Modèles climatiques de plus en plus précis et fiables
Les modèles posent le diagnostic du changement climatique. Peut-on leur faire confiance ? Réponses avec Olivier Thual du Centre européen de recherche et de formation avancée en calcul scientifique (Cerfacs), enseignant-chercheur à Toulouse INP-ENSEEIHT.
Propos recueillis par Anne Debroise, journaliste scientifique.
Qu’est-ce qu’un modèle ?
Olivier Thual : C’est un ensemble d’équations mathématiques qui vont être résolues par un ordinateur. Les modèles climatiques simulent l’évolution de toutes les composantes du système climatique : atmosphère, océans, glaces et surfaces continentales. Ils intègrent des paramètres nombreux, comme la topographie de la Terre, les équations physiques issues de la mécanique des fluides, l’apport d’énergie par le soleil mais aussi les gaz à effet de serre, le cycle de l’eau, etc. L’évolution des gaz à effet de serre dans le futur est déduite des scénarios probables de croissance économique que nous fournissent les économistes.
Quelle confiance leur accorder ?
OT : Pour évaluer les modèles, nous procédons à plusieurs types d’exercices. On peut leur fournir des données récentes décrivant les fluctuations du rayonnement solaire ou des gaz à effet de serre et voir s’ils reproduisent bien les tendances actuelles du climat. On peut aussi tester leur capacité à prédire l’apparition d’événements climatiques comme El Niño (perturbation du climat liée à des modifications des courants marins dans le Pacifique), ou l’évolution des oscillations climatiques à l’échelle de la décennie.

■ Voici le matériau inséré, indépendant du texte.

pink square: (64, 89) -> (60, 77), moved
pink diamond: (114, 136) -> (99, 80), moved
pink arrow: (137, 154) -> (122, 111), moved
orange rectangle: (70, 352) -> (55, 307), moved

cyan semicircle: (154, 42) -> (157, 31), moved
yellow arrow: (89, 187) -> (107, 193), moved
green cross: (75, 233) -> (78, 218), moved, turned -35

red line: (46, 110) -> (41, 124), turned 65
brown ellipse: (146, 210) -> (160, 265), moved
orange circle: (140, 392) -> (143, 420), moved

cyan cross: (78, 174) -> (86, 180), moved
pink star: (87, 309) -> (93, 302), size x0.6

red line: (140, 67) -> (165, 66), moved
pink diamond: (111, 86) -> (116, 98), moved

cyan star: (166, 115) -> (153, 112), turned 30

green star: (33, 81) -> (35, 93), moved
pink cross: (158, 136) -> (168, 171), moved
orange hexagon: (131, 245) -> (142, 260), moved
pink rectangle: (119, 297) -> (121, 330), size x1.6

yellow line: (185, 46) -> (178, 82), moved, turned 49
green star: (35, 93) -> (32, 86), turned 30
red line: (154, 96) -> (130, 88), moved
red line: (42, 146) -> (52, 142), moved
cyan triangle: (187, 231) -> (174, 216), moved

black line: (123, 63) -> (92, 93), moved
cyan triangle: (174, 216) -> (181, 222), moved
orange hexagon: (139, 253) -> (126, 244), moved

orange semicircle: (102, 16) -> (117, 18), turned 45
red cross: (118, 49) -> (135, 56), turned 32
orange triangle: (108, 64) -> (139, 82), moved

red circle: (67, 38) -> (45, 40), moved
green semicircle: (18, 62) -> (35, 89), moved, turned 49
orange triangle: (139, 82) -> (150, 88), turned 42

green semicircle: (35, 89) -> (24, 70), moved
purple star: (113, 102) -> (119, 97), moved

On peut encore simuler le refroidissement induit par les éruptions volcaniques, quand elles injectent des cendres dans l’atmosphère. Il y a 25 ans, les modèles étaient incapables de faire tout cela. Aujourd’hui, nous sommes confiants dans la capacité de ces modèles à anticiper l’évolution du climat sur le siècle qui vient, car ils reproduisent les processus physiques observés aujourd’hui avec de bonnes performances.

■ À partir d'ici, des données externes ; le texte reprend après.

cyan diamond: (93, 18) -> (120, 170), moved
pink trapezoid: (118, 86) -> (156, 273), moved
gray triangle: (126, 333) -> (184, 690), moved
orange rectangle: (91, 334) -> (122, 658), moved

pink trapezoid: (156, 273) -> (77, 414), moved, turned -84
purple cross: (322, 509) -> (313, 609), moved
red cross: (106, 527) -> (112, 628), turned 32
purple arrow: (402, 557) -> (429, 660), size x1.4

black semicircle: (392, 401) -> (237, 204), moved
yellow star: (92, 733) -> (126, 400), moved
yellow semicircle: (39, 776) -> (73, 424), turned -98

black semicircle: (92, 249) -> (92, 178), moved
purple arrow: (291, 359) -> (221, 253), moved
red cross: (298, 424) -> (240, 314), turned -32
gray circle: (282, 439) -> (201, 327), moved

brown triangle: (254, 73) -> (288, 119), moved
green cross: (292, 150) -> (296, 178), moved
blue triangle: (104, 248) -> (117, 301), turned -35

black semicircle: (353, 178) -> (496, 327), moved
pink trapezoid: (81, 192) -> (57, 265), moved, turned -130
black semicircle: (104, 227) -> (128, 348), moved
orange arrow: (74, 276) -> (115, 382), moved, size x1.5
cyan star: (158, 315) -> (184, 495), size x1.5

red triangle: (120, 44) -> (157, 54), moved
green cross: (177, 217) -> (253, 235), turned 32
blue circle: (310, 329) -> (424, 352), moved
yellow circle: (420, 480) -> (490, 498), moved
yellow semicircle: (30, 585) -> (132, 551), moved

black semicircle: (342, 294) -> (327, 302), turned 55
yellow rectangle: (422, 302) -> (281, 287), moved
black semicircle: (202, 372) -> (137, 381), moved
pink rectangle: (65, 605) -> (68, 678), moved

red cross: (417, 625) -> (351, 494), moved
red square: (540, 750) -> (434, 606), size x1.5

Combien de modèles sont utilisés dans le monde ?
OT : Il en existe de nombreux, mais seulement une vingtaine de groupes travaillent sur des modèles dont les simulations sont prises en compte dans les rapports du GIEC. Parmi eux, deux sont français : le modèle de l’Institut Pierre-Simon Laplace, à Paris (IPSL), et celui du Centre national de la recherche en météorologie (CNRM) à Toulouse. Le CNRM-GAME et le Cerfacs travaillent sur la sixième version du modèle toulousain (CNRM-CM6), qui sera utilisée à partir de 2016 pour alimenter le prochain rapport du GIEC.
Quelles sont les améliorations attendues ?

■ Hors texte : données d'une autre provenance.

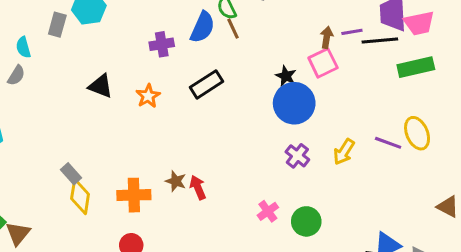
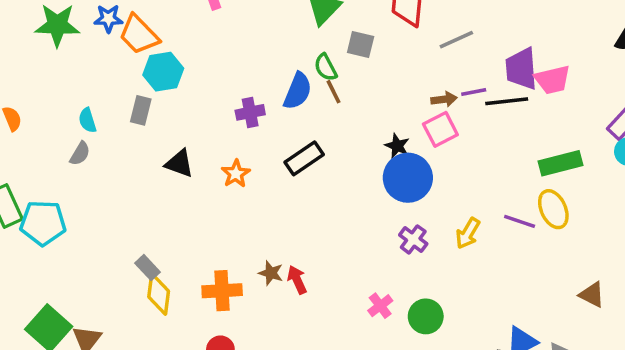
gray rectangle: (57, 25) -> (141, 110), moved
brown arrow: (327, 37) -> (444, 99), turned 75
green rectangle: (416, 67) -> (561, 163), moved

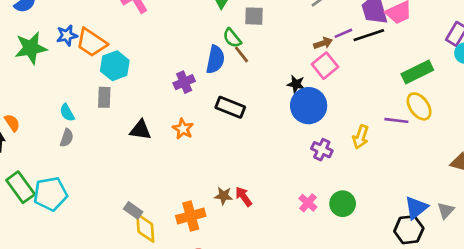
black rectangle: (304, 158) -> (230, 107), turned 68

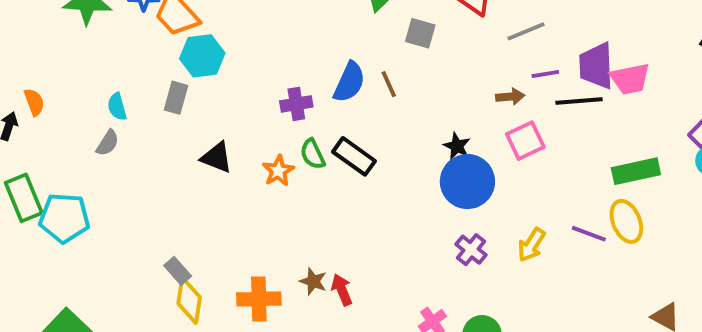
purple line: (343, 33) -> (545, 74), moved
green semicircle: (232, 38) -> (313, 154), moved
pink square: (325, 66) -> (525, 141), moved

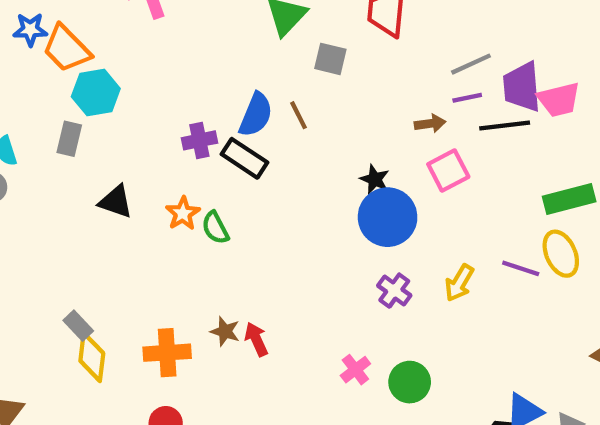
gray line: (526, 31) -> (471, 64), moved
green semicircle: (313, 154) -> (215, 228), moved
black rectangle: (354, 156) -> (244, 158), moved

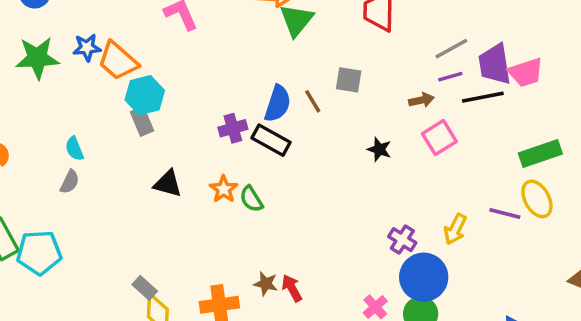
gray square: (330, 59) -> (349, 80), moved
gray rectangle: (69, 139) -> (142, 121), moved, turned -32
blue circle: (388, 217) -> (424, 277), moved

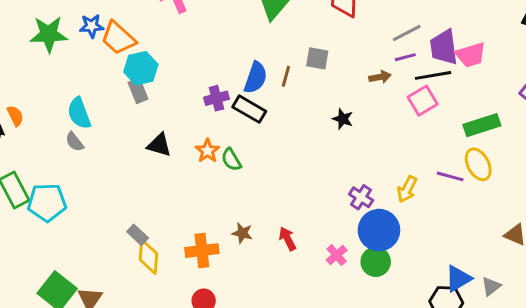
brown line: (313, 101) -> (286, 76), turned 45
pink square: (439, 138) -> (423, 101), moved
cyan semicircle: (74, 149) -> (79, 113), size x1.5
gray semicircle: (70, 182) -> (75, 142), turned 115
red arrow: (292, 288) -> (287, 239), moved

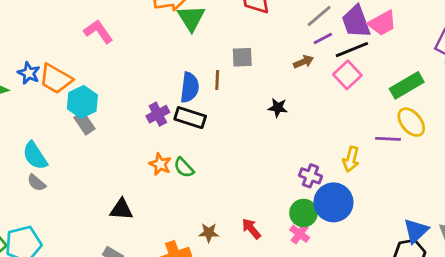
blue star: (92, 26) -> (29, 73), turned -30
black triangle: (159, 145) -> (121, 209), moved
green circle: (376, 262) -> (304, 213), moved

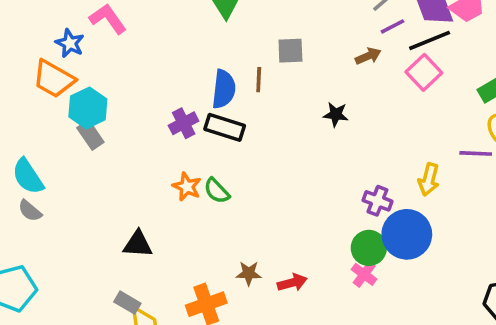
blue star: (29, 73) -> (70, 43), moved
red arrow: (251, 229) -> (292, 283), moved, turned 115

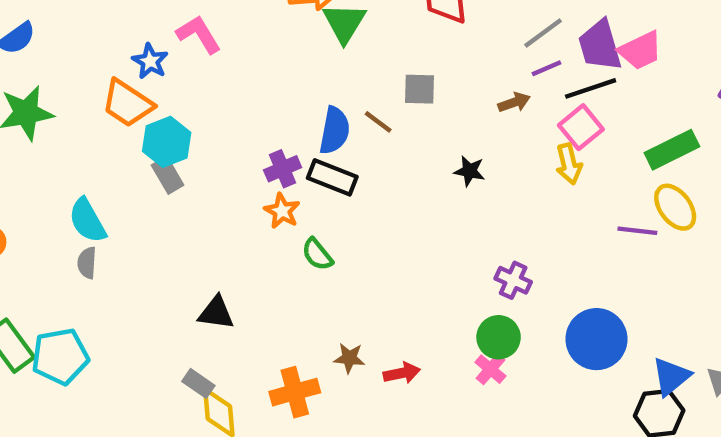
brown line: (259, 80) -> (378, 122), turned -60
yellow arrow: (429, 180) -> (569, 164), moved, turned -32
orange star: (187, 187) -> (282, 211), moved
gray semicircle: (30, 211) -> (87, 263), turned 50
blue circle: (407, 234) -> (596, 339), moved

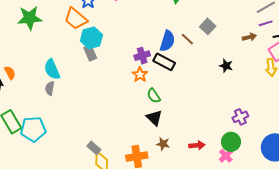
gray square: (419, 89) -> (208, 26), turned 35
purple cross: (513, 280) -> (240, 117), turned 35
black triangle: (216, 313) -> (154, 118), moved, turned 30
red arrow: (402, 373) -> (197, 145), moved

OT : La performance des modèles, c’est-à-dire leur capacité à rendre compte du changement climatique observé avec une bonne résolution temporelle et spatiale, augmente avec la capacité des ordinateurs. Notre rôle, au Cerfacs, consiste à explorer les capacités des nouvelles machines, à faire tourner les modèles à des résolutions spatiales et temporelles plus fines pour optimiser leur fonctionnement. Faire tourner un code sur des milliers de processeurs, gérer les échanges de données entre les diverses composantes du modèle (atmosphère, océan, etc.), ce n’est pas évident. Le prochain modèle (CNRM-CM6) va simuler l’atmosphère avec des résolutions allant de 150 à 50 kilomètres (contre 200 aujourd’hui). Ces résolutions permettent de prendre en compte des phénomènes à plus petite échelle comme les cyclones tropicaux.
Cerfacs : Centre européen de recherche et de formation avancée en calcul scientifique – CNRS, Total SA, Safran, EDF, AIRBUS Group, CNES, Météo-France, ONERA.
GIEC : Groupe d’experts intergouvernemental sur l’évolution du climat.
CNRM-GAME : Centre national de recherches météorologiques - Groupe d’étude de l’atmosphère météorologique – Météo-France, CNRS.